Feeling anxious and stressed about Donald Trump’s presidency? If meditating in your happy place or joining an anti-Trump protest didn't help reduce your worries, there is a different sort of advice at hand.

In an interview Tuesday with the Evening Standard, Chuck Palahniuk, author of "Fight Club," said people needed to not be easily offended or provoked. His comments were in response to a question about the popularization of the term "snowflake," which is now being used by Trump supporters to disparagingly address liberals.

But what does the term mean? Conservative commentator Tomi Lahren broke it down on her TV show: “If you spend more time occupying Wall Street than you do occupying a shower or a job, you might be a snowflake. ... If the term ‘white Christmas’ sounds racist to you, you might be a snowflake. ... If you believe illegal immigrants should be able to get drivers licenses, in-state tuition and Obamacare, you might be a snowflake.”

She also added: “If Donald Trump’s tweets bother you more than the four Americans we lost in Benghazi, classified information shared on a private server, Saudi-bought influence at the State Department or paid violence at Trump rallies, you might be a snowflake.”
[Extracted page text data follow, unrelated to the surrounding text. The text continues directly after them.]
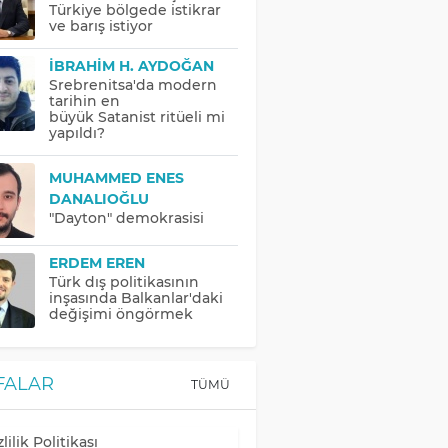
Türkiye bölgede istikrar
ve barış istiyor
İBRAHIM H. AYDOĞAN
Srebrenitsa'da modern
tarihin en
büyük Satanist ritüeli mi
yapıldı?
MUHAMMED ENES
DANALIOĞLU
"Dayton" demokrasisi
ERDEM EREN
Türk dış politikasının
inşasında Balkanlar'daki
değişimi öngörmek
FALAR
TÜMÜ
lilik Politikası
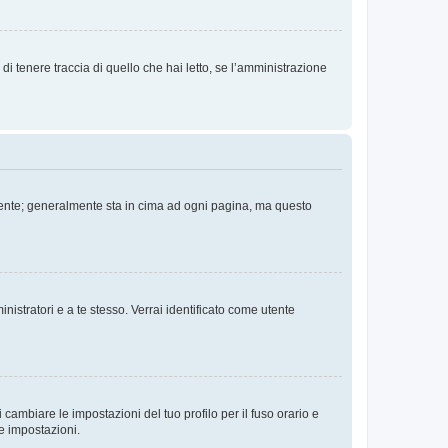
i tenere traccia di quello che hai letto, se l’amministrazione
 Utente; generalmente sta in cima ad ogni pagina, ma questo
nistratori e a te stesso. Verrai identificato come utente
cambiare le impostazioni del tuo profilo per il fuso orario e
te impostazioni.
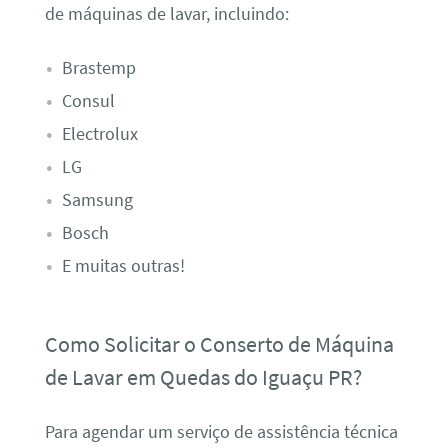
de máquinas de lavar, incluindo:
Brastemp
Consul
Electrolux
LG
Samsung
Bosch
E muitas outras!
Como Solicitar o Conserto de Máquina
de Lavar em Quedas do Iguaçu PR?
Para agendar um serviço de assistência técnica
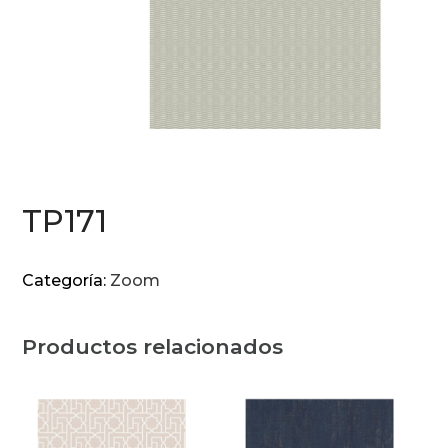
TP171
Categoría:
Zoom
Productos relacionados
Palahniuk, who was asked about the term, took credit for coining the term. “It does come from Fight Club. There is a line, ‘You are not special. You are not a beautiful and unique snowflake’,” the author said. 
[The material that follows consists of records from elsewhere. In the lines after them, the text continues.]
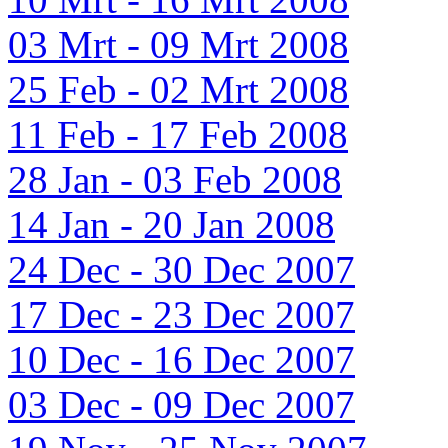
03 Mrt - 09 Mrt 2008
25 Feb - 02 Mrt 2008
11 Feb - 17 Feb 2008
28 Jan - 03 Feb 2008
14 Jan - 20 Jan 2008
24 Dec - 30 Dec 2007
17 Dec - 23 Dec 2007
10 Dec - 16 Dec 2007
03 Dec - 09 Dec 2007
More precisely, the origin of the term is chapter 17 of Palahniuk’s 1996 novel:

"You are not special. You’re not a beautiful and unique snowflake. You’re the same decaying organic matter as everything else. We’re all part of the same compost heap. We’re the all-singing, all-dancing crap of the world."

Asked about the term’s changing usage, the 54-year-old replied: “There is a kind of new Victorianism. ... Every generation gets offended by different things but my friends who teach in high school tell me that their students are very easily offended. ... The modern Left is always reacting to things, once they get their show on the road culturally they will stop being so offended. ... That’s just my bulls--t opinion.”

However, when asked if the public is overly offended by Trump, the writer said: “I’m going to pass on that one.”